**Exercise requirements:**
Omit the images and return the remaining entries unchanged.

::: Dataset records

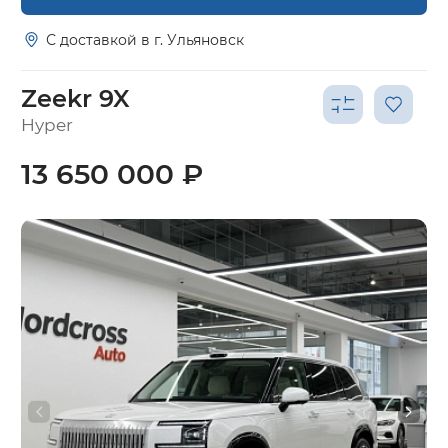
С доставкой в г. Ульяновск
Zeekr 9X
Hyper
13 650 000 ₽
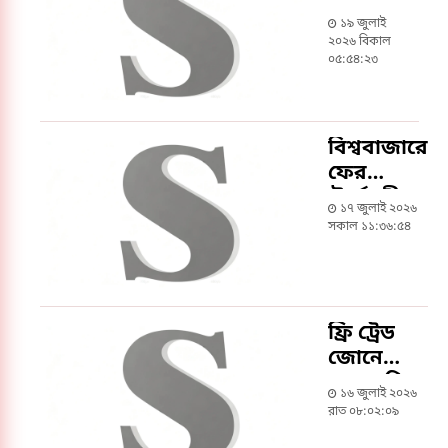
এসেছে
১৯ জুলাই
১৮০
২০২৬ বিকাল
কোটি
০৫:৫৪:২৩
মার্কিন
ডলার
বিশ্ববাজারে
ফের
ঊর্ধ্বমুখী
১৭ জুলাই ২০২৬
তেলের দাম
সকাল ১১:৩৬:৫৪
ফ্রি ট্রেড
জোনে
আমদানি
১৬ জুলাই ২০২৬
বাণিজ্যের
রাত ০৮:০২:০৯
নতুন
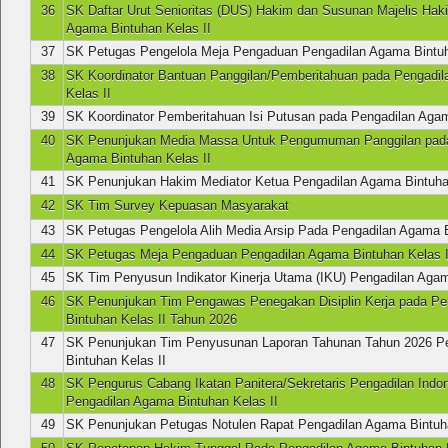
36
SK Daftar Urut Senioritas (DUS) Hakim dan Susunan Majelis Hak
Agama Bintuhan Kelas II
37
SK Petugas Pengelola Meja Pengaduan Pengadilan Agama Bintuh
38
SK Koordinator Bantuan Panggilan/Pemberitahuan pada Pengadi
Kelas II
39
SK Koordinator Pemberitahuan Isi Putusan pada Pengadilan Agam
40
SK Penunjukan Media Massa Untuk Pengumuman Panggilan pada
Agama Bintuhan Kelas II
41
SK Penunjukan Hakim Mediator Ketua Pengadilan Agama Bintuhan
42
SK Tim Survey Kepuasan Masyarakat
43
SK Petugas Pengelola Alih Media Arsip Pada Pengadilan Agama B
44
SK Petugas Meja Pengaduan Pengadilan Agama Bintuhan Kelas I
45
SK Tim Penyusun Indikator Kinerja Utama (IKU) Pengadilan Agam
46
SK Penunjukan Tim Pengawas Penegakan Disiplin Kerja pada P
Bintuhan Kelas II Tahun 2026
47
SK Penunjukan Tim Penyusunan Laporan Tahunan Tahun 2026 P
Bintuhan Kelas II
48
SK Pengurus Cabang Ikatan Panitera/Sekretaris Pengadilan Indo
Pengadilan Agama Bintuhan Kelas II
49
SK Penunjukan Petugas Notulen Rapat Pengadilan Agama Bintuha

::::::

**Your response:**
С доставкой в г. Ульяновск
Zeekr 9X
Hyper
13 650 000 ₽
এসেছে
১৯ জুলাই
১৮০
২০২৬ বিকাল
কোটি
০৫:৫৪:২৩
মার্কিন
ডলার
বিশ্ববাজারে
ফের
ঊর্ধ্বমুখী
১৭ জুলাই ২০২৬
তেলের দাম
সকাল ১১:৩৬:৫৪
ফ্রি ট্রেড
জোনে
আমদানি
১৬ জুলাই ২০২৬
বাণিজ্যের
রাত ০৮:০২:০৯
নতুন
36
SK Daftar Urut Senioritas (DUS) Hakim dan Susunan Majelis Hak
Agama Bintuhan Kelas II
37
SK Petugas Pengelola Meja Pengaduan Pengadilan Agama Bintuh
38
SK Koordinator Bantuan Panggilan/Pemberitahuan pada Pengadi
Kelas II
39
SK Koordinator Pemberitahuan Isi Putusan pada Pengadilan Agam
40
SK Penunjukan Media Massa Untuk Pengumuman Panggilan pada
Agama Bintuhan Kelas II
41
SK Penunjukan Hakim Mediator Ketua Pengadilan Agama Bintuhan
42
SK Tim Survey Kepuasan Masyarakat
43
SK Petugas Pengelola Alih Media Arsip Pada Pengadilan Agama B
44
SK Petugas Meja Pengaduan Pengadilan Agama Bintuhan Kelas I
45
SK Tim Penyusun Indikator Kinerja Utama (IKU) Pengadilan Agam
46
SK Penunjukan Tim Pengawas Penegakan Disiplin Kerja pada P
Bintuhan Kelas II Tahun 2026
47
SK Penunjukan Tim Penyusunan Laporan Tahunan Tahun 2026 P
Bintuhan Kelas II
48
SK Pengurus Cabang Ikatan Panitera/Sekretaris Pengadilan Indo
Pengadilan Agama Bintuhan Kelas II
49
SK Penunjukan Petugas Notulen Rapat Pengadilan Agama Bintuha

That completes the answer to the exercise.